What is anomaly detection and how does it work Anomaly detecti | Big Data Science

What is anomaly detection and how does it work
Anomaly detection is a mathematical search for deviations in controlled and uncontrolled numerical data, depending on how much a particular value differs from others or from the standard deviation in a given sample. There are many different methods for detecting anomalies, called outlier detection algorithms, each with different criteria for detecting them and therefore used in different scenarios. The most common methods used to detect anomalies are:
• General density-based methods: K-Nearest Neighbor (KNN), Local Outlier Factor (LOF), Isolation Forests, and other algorithms that can be applied to regression or classification scenarios. Each of these generates the expected behavior by following the line of the highest density of data points. Points that fall by a statistically significant amount outside these dense zones are flagged as anomaly. Most of these methods are based on distance between points, so it is important to normalize the units and scale in the dataset to get accurate results. For example, in KNN, data points are weighted by 1 / k, where k is the distance to the nearest neighbor. Therefore, the points that are closer to each other have a lot of weight, and affect what is the standard, there are more distant points. The algorithm marks points with a low 1 / k value as outliers. This is suitable for normalized data without labels, when there is no desire and ability to use algorithms with more complex calculations.
• One-class support vector machine is a supervised learning algorithm that creates a robust prediction model. Often used for classification. There is a training set of examples, each labeled as part of one of two categories. The system creates criteria for sorting new examples for each category, matches the examples with points in space in order to distinguish both categories as much as possible. The system will flag an outlier if it goes beyond any category. In the absence of labeled data, you can use unsupervised learning, which looks for clustering among the examples to define categories. This is suitable for working with 2 categories of data, when you need to find which data points lie outside each of them.
• Algorithm for clustering K-means, combining KNN-approaches based on the proximity of each data point to other nearby points and SVM, since it focuses on classification into various categories. Here, each data point is categorized based on its characteristics. The category has a center point that serves as the prototype for all other data points in the cluster. They are all compared to these prototypes to determine their k-mean, which acts as a measure of the difference between the prototype and the current data point.
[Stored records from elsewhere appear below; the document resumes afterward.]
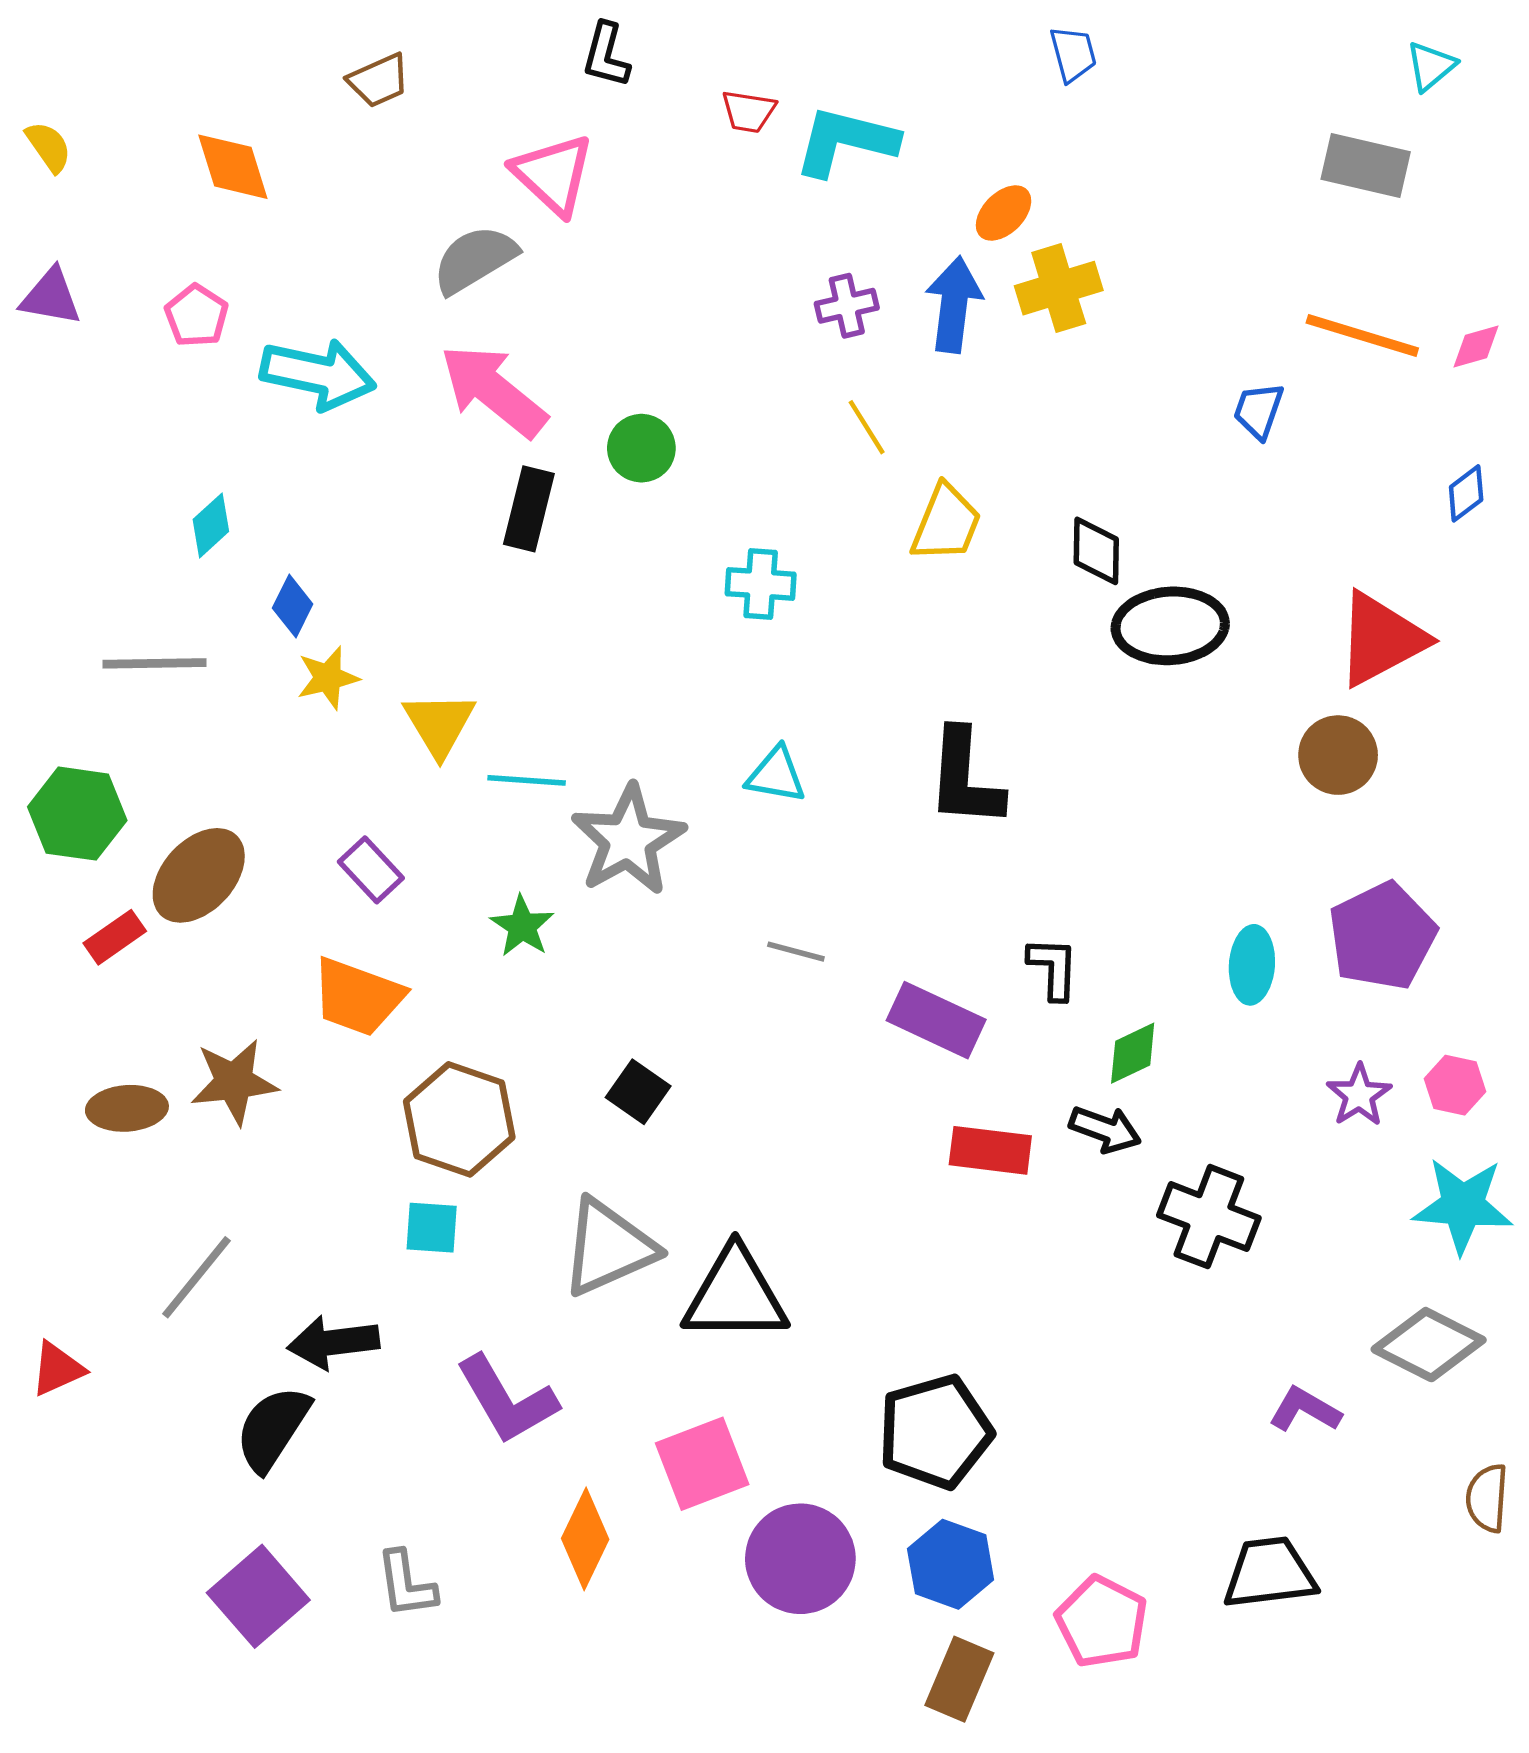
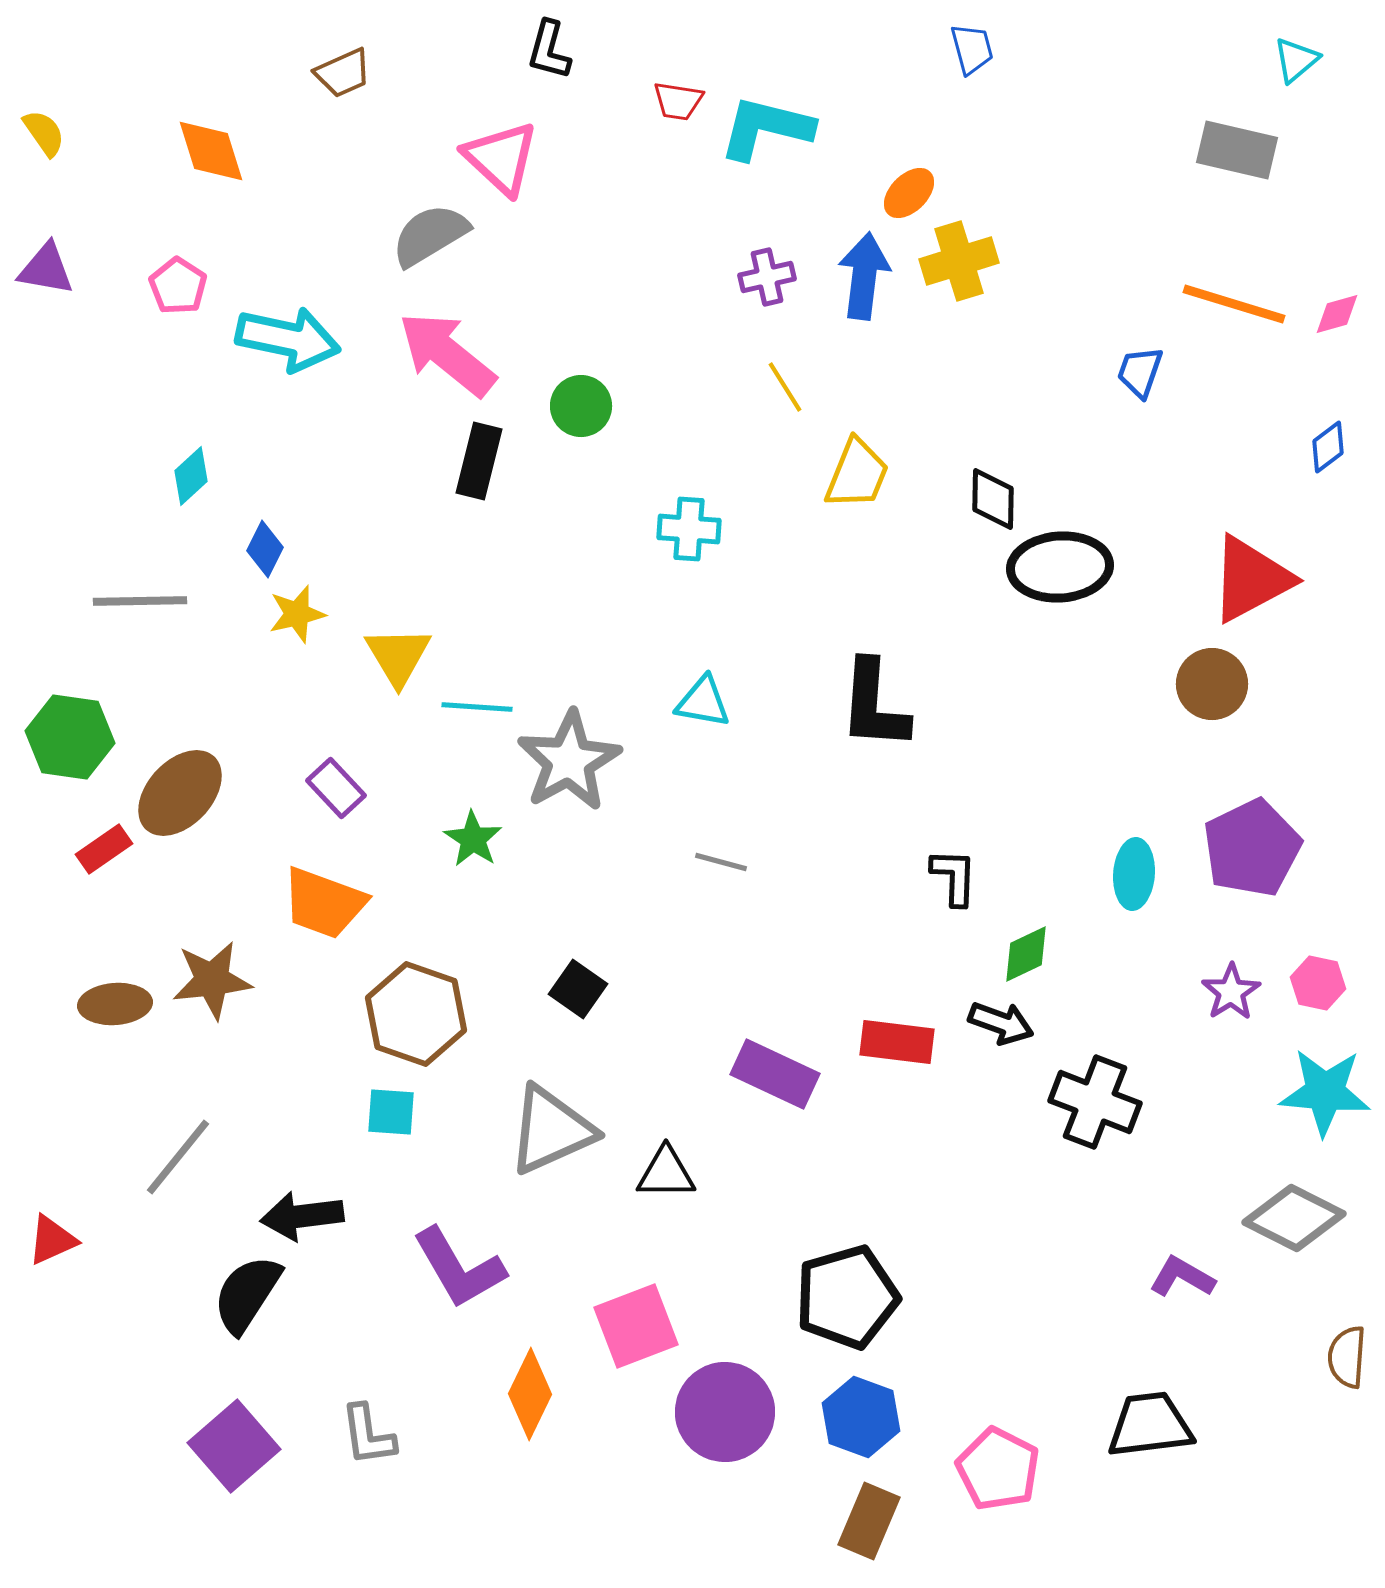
purple rectangle: (936, 1020) -> (775, 1074), moved
black triangle: (735, 1295) -> (666, 1173), size x0.6

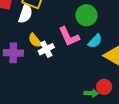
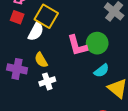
pink L-shape: (69, 37) -> (77, 45), moved
white cross: (46, 49) -> (47, 81), moved

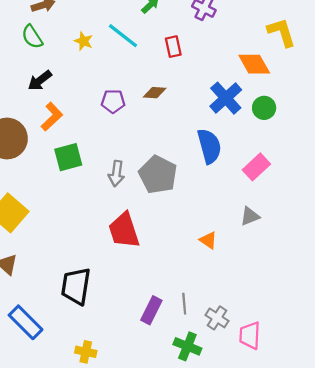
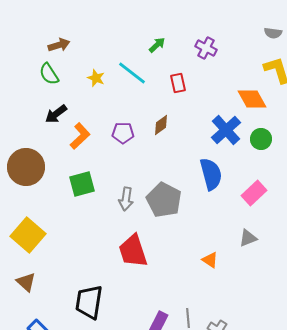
brown diamond: (155, 93) -> (161, 125), turned -40
orange L-shape: (52, 117) -> (80, 136), moved

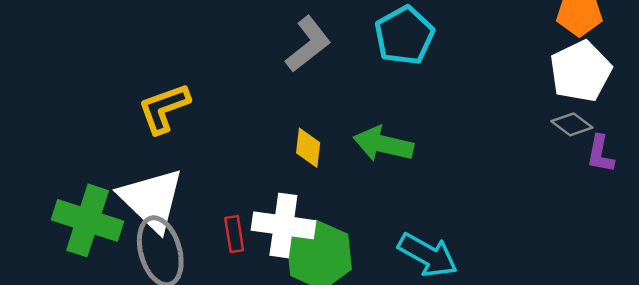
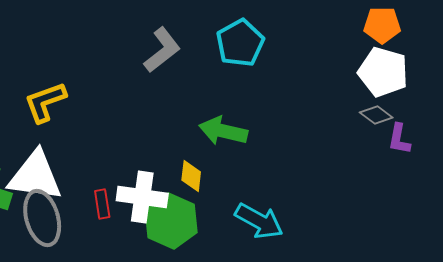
white pentagon: (581, 71) -> (383, 72), turned -30
yellow diamond: (308, 148) -> (191, 176), moved
white triangle: (152, 200) -> (35, 176), turned -36

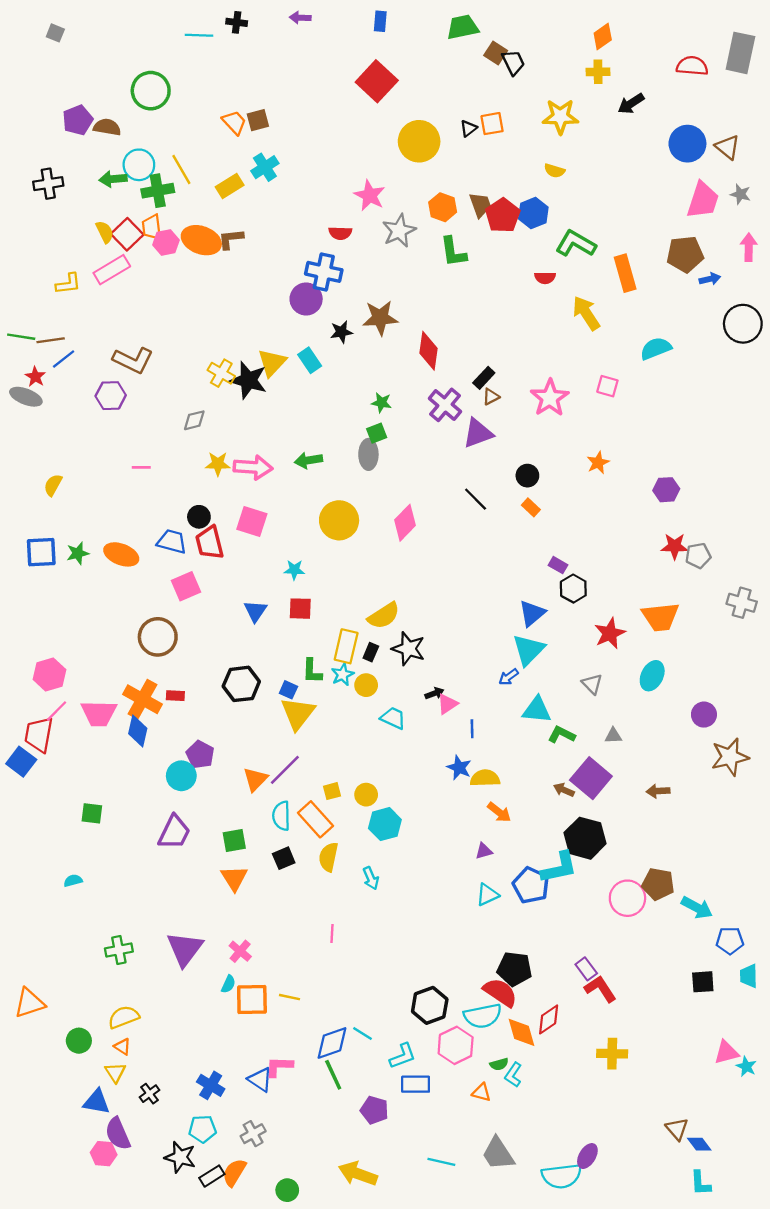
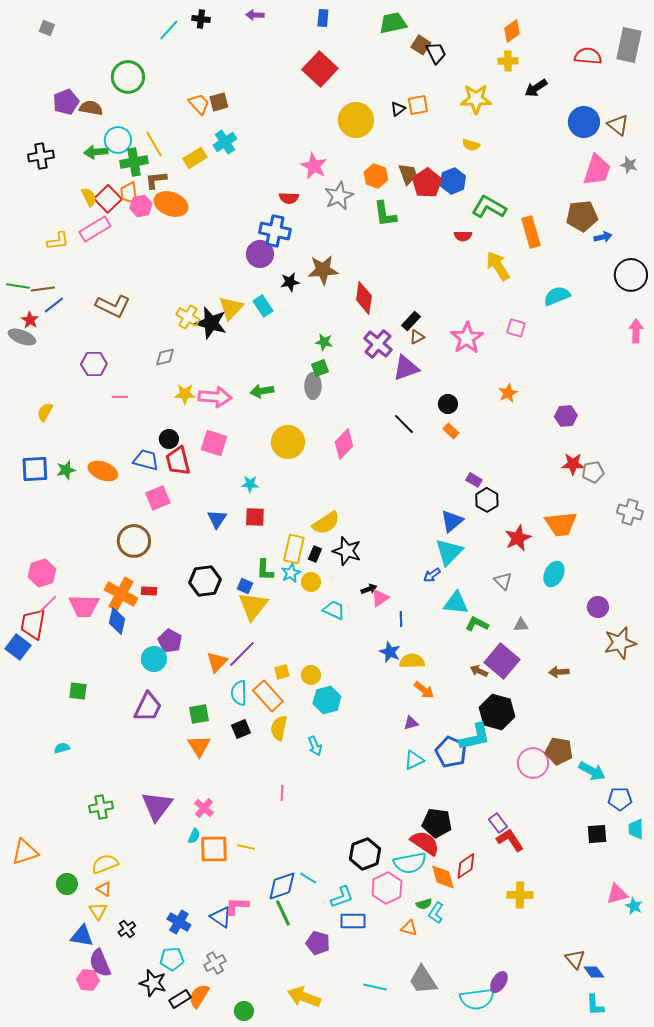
cyan line: (199, 35) -> (169, 30), turned -50
brown L-shape: (231, 239) -> (156, 180), moved
pink arrow: (749, 247) -> (636, 331), moved
purple hexagon: (111, 396) -> (94, 364), moved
Data points with higher k-means are closer to the prototype, forming a cluster. K-Means Clustering can detect anomalies by marking points that do not fit any of the established categories. This is suitable for scenarios where there is untagged data from many different types that need to be organized similar to the prototypes learned.
There are other more sophisticated algorithms for unsupervised anomaly detection and multidimensional datasets. For example, Gaussian as an alternative version of the K-Means algorithm with Gaussian distribution instead of standard deviation. And Bayesian uses Bayesian probability to detect anomalies. Also, to detect anomalies, autoencoders can be used - neural networks that create coded rules for the expected output depending on the input value. Anything beyond these repetitive values is considered an anomaly and is well suited for dimensional detection tasks.